It should make sense, but I have to ask: Does this means, that linux core utilise all cores for TX frames by default?

edit: nfs-server error added

Rup · July 22, 2025, 9:17am

I did test with the 3GB of ram drive:

dd if=/dev/zero of=/mnt/ramdrive/test.img bs=10M count=300 oflag=dsync

2883584000 bytes (2.9 GB, 2.7 GiB) copied, 5 s, 575 MB/s

dd if=/mnt/ramdrive/test.img of=/dev/null bs=10M iflag=direct

2170552320 bytes (2.2 GB, 2.0 GiB) copied, 2 s, 1.1 GB/s

Why is writing “only” 50% of the maximum speed?

Rup · July 29, 2025, 12:08pm

I assume that nobody knows even an idea. I will perform similar tests on new compiled kernels in the future.

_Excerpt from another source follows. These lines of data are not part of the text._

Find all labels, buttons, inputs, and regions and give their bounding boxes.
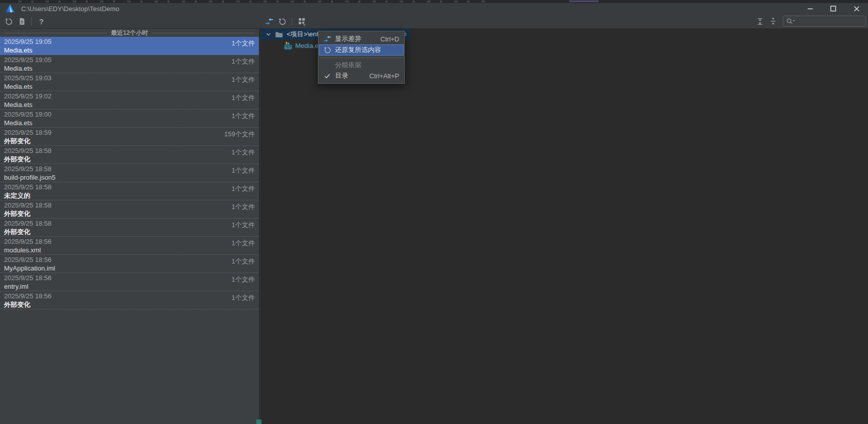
- menu-item[interactable]: 目录Ctrl+Alt+P: [319, 70, 404, 81]
- revision-file-count: 1个文件: [232, 57, 255, 66]
- revision-file-count: 1个文件: [232, 202, 255, 211]
- revision-timestamp: 2025/9/25 19:05: [4, 38, 255, 46]
- revision-row[interactable]: 2025/9/25 19:051个文件Media.ets: [0, 37, 259, 55]
- show-diff-icon: [323, 35, 332, 43]
- revision-timestamp: 2025/9/25 18:58: [4, 165, 255, 173]
- group-by-button[interactable]: [295, 15, 308, 27]
- window-controls: [798, 2, 868, 15]
- revision-row[interactable]: 2025/9/25 18:581个文件外部变化: [0, 200, 259, 219]
- revision-timestamp: 2025/9/25 18:58: [4, 220, 255, 228]
- revision-label: 未定义的: [4, 191, 255, 200]
- menu-item[interactable]: 显示差异Ctrl+D: [319, 33, 404, 44]
- folder-icon: [275, 31, 283, 38]
- search-input[interactable]: [796, 17, 865, 26]
- menu-item-shortcut: Ctrl+D: [381, 35, 399, 43]
- menu-separator: [319, 58, 403, 58]
- menu-group-header: 分组依据: [318, 60, 404, 70]
- revision-row[interactable]: 2025/9/25 19:001个文件Media.ets: [0, 110, 259, 128]
- show-diff-icon: [265, 17, 274, 26]
- revision-timestamp: 2025/9/25 19:02: [4, 92, 255, 100]
- main-content: 最近12个小时 2025/9/25 19:051个文件Media.ets2025…: [0, 29, 868, 424]
- revision-label: Media.ets: [4, 46, 255, 55]
- revision-file-count: 1个文件: [232, 166, 255, 175]
- revision-label: entry.iml: [4, 282, 255, 291]
- collapse-all-button[interactable]: [767, 15, 780, 27]
- undo-icon: [5, 17, 13, 26]
- menu-item[interactable]: 还原复所选内容: [319, 44, 404, 56]
- changed-files-tree-panel: <项目>\ent 件 ETS Media.e 显示差异Ctrl+D还原复所选内容…: [261, 29, 868, 424]
- revision-timestamp: 2025/9/25 18:56: [4, 274, 255, 282]
- revision-row[interactable]: 2025/9/25 19:031个文件Media.ets: [0, 73, 259, 91]
- revision-file-count: 1个文件: [232, 257, 255, 266]
- revision-group-header: 最近12个小时: [0, 29, 259, 37]
- revision-group-title: 最近12个小时: [111, 29, 148, 37]
- check-icon: [323, 72, 332, 80]
- minimize-icon: [807, 6, 813, 12]
- revision-row[interactable]: 2025/9/25 18:59159个文件外部变化: [0, 128, 259, 146]
- revision-row[interactable]: 2025/9/25 18:581个文件未定义的: [0, 182, 259, 200]
- search-box[interactable]: [783, 16, 866, 27]
- view-toolbar-group: [753, 14, 866, 28]
- revision-timestamp: 2025/9/25 18:56: [4, 256, 255, 264]
- revision-row[interactable]: 2025/9/25 18:581个文件外部变化: [0, 219, 259, 237]
- window-title-path: C:\Users\EDY\Desktop\TestDemo: [21, 5, 119, 13]
- tree-toolbar-group: [262, 14, 308, 28]
- revision-timestamp: 2025/9/25 18:56: [4, 238, 255, 246]
- revision-row[interactable]: 2025/9/25 19:051个文件Media.ets: [0, 55, 259, 73]
- revision-row[interactable]: 2025/9/25 18:581个文件外部变化: [0, 146, 259, 164]
- toolbar-separator: [292, 17, 292, 25]
- revision-row[interactable]: 2025/9/25 18:561个文件MyApplication.iml: [0, 255, 259, 273]
- group-by-icon: [297, 17, 306, 26]
- revision-timestamp: 2025/9/25 18:58: [4, 201, 255, 209]
- revision-label: 外部变化: [4, 209, 255, 218]
- revision-row[interactable]: 2025/9/25 18:581个文件build-profile.json5: [0, 164, 259, 182]
- menu-item-shortcut: Ctrl+Alt+P: [369, 72, 399, 80]
- revision-file-count: 1个文件: [232, 39, 255, 48]
- show-diff-button[interactable]: [262, 15, 276, 27]
- undo-button[interactable]: [2, 15, 15, 27]
- revision-label: Media.ets: [4, 82, 255, 91]
- search-icon: [786, 17, 796, 25]
- revision-row[interactable]: 2025/9/25 18:561个文件外部变化: [0, 291, 259, 309]
- help-button[interactable]: ?: [35, 15, 48, 27]
- revision-file-count: 1个文件: [232, 275, 255, 284]
- revision-file-count: 1个文件: [232, 293, 255, 302]
- revision-file-count: 159个文件: [224, 130, 255, 139]
- revision-row[interactable]: 2025/9/25 19:021个文件Media.ets: [0, 91, 259, 110]
- revision-timestamp: 2025/9/25 18:58: [4, 183, 255, 191]
- revision-row[interactable]: 2025/9/25 18:561个文件modules.xml: [0, 237, 259, 255]
- revision-list: 2025/9/25 19:051个文件Media.ets2025/9/25 19…: [0, 37, 259, 309]
- revision-timestamp: 2025/9/25 19:03: [4, 74, 255, 82]
- header-rule-left: [4, 33, 107, 33]
- revision-label: Media.ets: [4, 64, 255, 73]
- revision-label: 外部变化: [4, 155, 255, 164]
- revision-label: MyApplication.iml: [4, 264, 255, 273]
- maximize-icon: [830, 6, 836, 12]
- revision-file-count: 1个文件: [232, 221, 255, 230]
- minimize-button[interactable]: [798, 2, 822, 15]
- chevron-down-icon: [265, 31, 272, 38]
- maximize-button[interactable]: [822, 2, 845, 15]
- revision-label: 外部变化: [4, 228, 255, 236]
- history-toolbar-group: ± ?: [2, 14, 48, 28]
- local-history-window: C:\Users\EDY\Desktop\TestDemo: [0, 0, 868, 424]
- revision-timestamp: 2025/9/25 18:58: [4, 147, 255, 155]
- tree-file-label: Media.e: [295, 42, 318, 49]
- revision-timestamp: 2025/9/25 18:56: [4, 292, 255, 300]
- menu-item-label: 还原复所选内容: [335, 45, 381, 55]
- close-button[interactable]: [845, 2, 868, 15]
- ets-icon-text: ETS: [285, 46, 291, 49]
- expand-all-button[interactable]: [753, 15, 767, 27]
- revision-label: build-profile.json5: [4, 173, 255, 182]
- revision-timestamp: 2025/9/25 18:59: [4, 129, 255, 137]
- context-menu: 显示差异Ctrl+D还原复所选内容分组依据目录Ctrl+Alt+P: [318, 31, 405, 84]
- revision-label: 外部变化: [4, 137, 255, 145]
- create-patch-icon: ±: [18, 17, 26, 26]
- revision-file-count: 1个文件: [232, 184, 255, 193]
- revision-label: 外部变化: [4, 300, 255, 309]
- create-patch-button[interactable]: ±: [15, 15, 28, 27]
- main-toolbar: ± ?: [0, 14, 868, 29]
- revision-row[interactable]: 2025/9/25 18:561个文件entry.iml: [0, 273, 259, 291]
- revert-button[interactable]: [276, 15, 289, 27]
- splitter-teal-mark: [256, 419, 261, 424]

Rup · August 11, 2025, 1:10pm

Hello again @frank-w ,

I am wondering how to persist rss & lro setup? I created a script to automate it and I can create “one shot” service to execute it, but are there any other better options?

When I was playing with it, I realize, that in my performance tests dd with the parameter --oflag=dsync lower the performance a bit, therefore I will update these test soon.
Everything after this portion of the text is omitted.